Morreu a velha raposa ruiva de Saddam

Izzat Ibrahim al-Douri, antigo braço direito do ditador iraquiano Saddam Hussein e um dos homens mais procurados do mundo, morreu esta semana numa troca de tiros entre o seu movimento rebelde sunita, aliado do Estado Islâmico, e o exército iraquiano a leste de Tikrit.

Apesar da morte de al-Douri ser recorrentemente noticiada e desmentida ao longo dos últimos anos, a informação é desta vez avançada pelas cadeias internacionais, com a televisão al-Arabiya a mostrar imagens do corpo do militar.

O nome era olvidável, mas a sua imagem é facilmente reconhecível. Magro, pálido e de bigode ruivo, al-Douri, de 72 anos, era o número dois de Saddam, o marechal-de-campo das forças iraquianas e o enviado pessoal do ditador nas derradeiras tentativas diplomáticas para evitar a guerra em 2003. Companheiro de armas de Saddam no golpe militar que conduziu o Baas ao poder, era até esta semana o único alto dirigente do regime que ainda escapava à captura ou à morte. No baralho de cartas dos homens mais procurados distribuído pela administração militar ocupante norte-americana, al-Douri era o rei de paus.

Sobrevivendo como um fantasma, tanto que já tinha sido dado como morto por diversas vezes, reapareceu há menos de um ano num vídeo a apelar à união dos saudosistas de Saddam e dos islamistas radicais contra o então governo do xiita Nouri al-Maliki. E o apelo parece ter tido eco entre a minoria sunita, a começar pelo próprio al-Douri. Liderava um movimento armado tão exótico como este árabe de tez céltica – o Exército da Ordem Naqshbandi. Trata-se de uma guerrilha sufista (corrente mística do islão, tradicionalmente pacifista e tolerante) historicamente aliada ao Baas (fortemente secular) e agora circunstancialmente coligada ao EI (que considera o sufismo uma seita herética). Alinhamento impossível? Não, pois partilham a base de apoio sunita.

Sem merecer a mesma atenção mediática procurada pelo EI, al-Douri foi um dos protagonistas da tomada de Mossul, em Junho de 2014. O seu movimento estava nos últimos meses encarregue de grande parte da administração civil da cidade de mais de um milhão de habitantes.

Os Naqshbandi, que enquanto comunidade religiosa contam séculos de história, militarizaram-se definitivamente em 2009 pela mão de al-Douri.
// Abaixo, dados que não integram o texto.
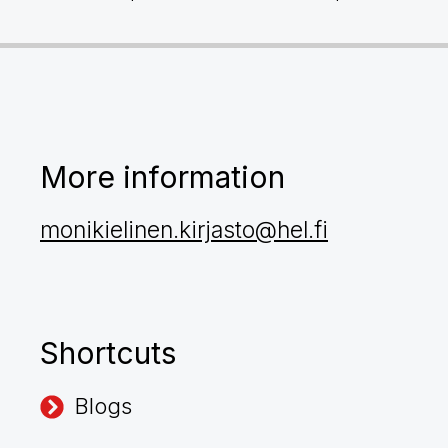
More information
monikielinen.kirjasto@hel.fi
Shortcuts
Blogs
Já na altura, em declarações à rádio pública norte-americana NPR, um dirigente do Partido Constitucional Iraquiano, uma pequena formação moderada, alertava para a possibilidade de este grupo atrair dissidentes da Al-Qaeda e do antigo regime de Saddam. Cinco anos depois, é evidente a cooperação entre o EI, que nasce precisamente de uma ruptura de al-Baghdadi com a Al-Qaeda fundada por Osama Bin Laden, e a guerrilha mística do agora eliminado nacionalista iraquiano.
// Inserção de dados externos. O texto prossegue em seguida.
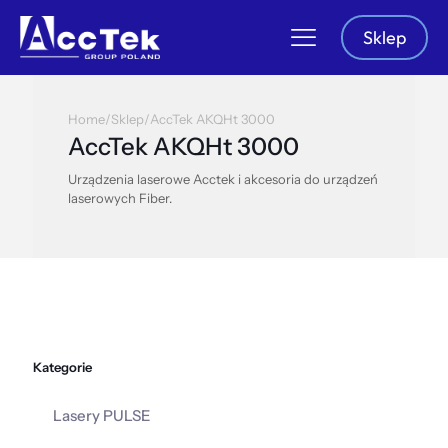
Sklep
Home
/
Sklep
/
AccTek AKQHt 3000
AccTek AKQHt 3000
Urządzenia laserowe Acctek i akcesoria do urządzeń
laserowych Fiber.
Kategorie
Lasery PULSE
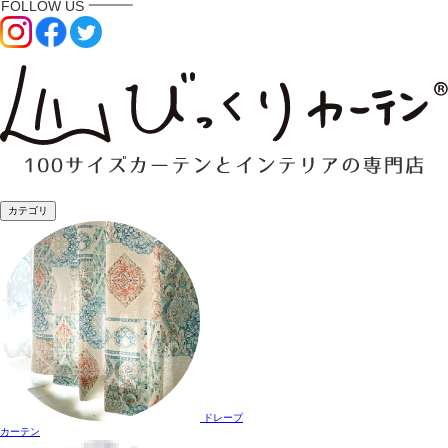
カテゴリ
ドレープ
カーテン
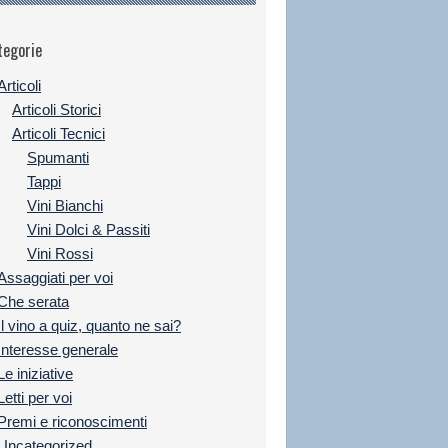
tegorie
Articoli
Articoli Storici
Articoli Tecnici
Spumanti
Tappi
Vini Bianchi
Vini Dolci & Passiti
Vini Rossi
Assaggiati per voi
Che serata
Il vino a quiz, quanto ne sai?
Interesse generale
Le iniziative
Letti per voi
Premi e riconoscimenti
Uncategorized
Contudo, a aliança é frágil. As atrocidades cometidas pelo EI contra os cristãos iraquianos, outra minoria próxima do antigo regime de Saddam, eram motivo de grande tensão entre os saudosistas e os terroristas. Em Julho circulou uma suposta declaração de guerra dos Naqshbandi a Al-Baghdadi. Em Washington havia quem visse aqui uma oportunidade para uma tentativa de diálogo com al-Douri. Em teoria, o entendimento era impossível; na prática, é o Médio Oriente. Tanto que acabou por se formar outra aliança circunstancial e improvável: entre o poder de fogo aéreo norte-americano, o exército iraquiano e a Guarda Revolucionária do Irão, que reconquistaram há um mês a cidade de Tikrit ao EI.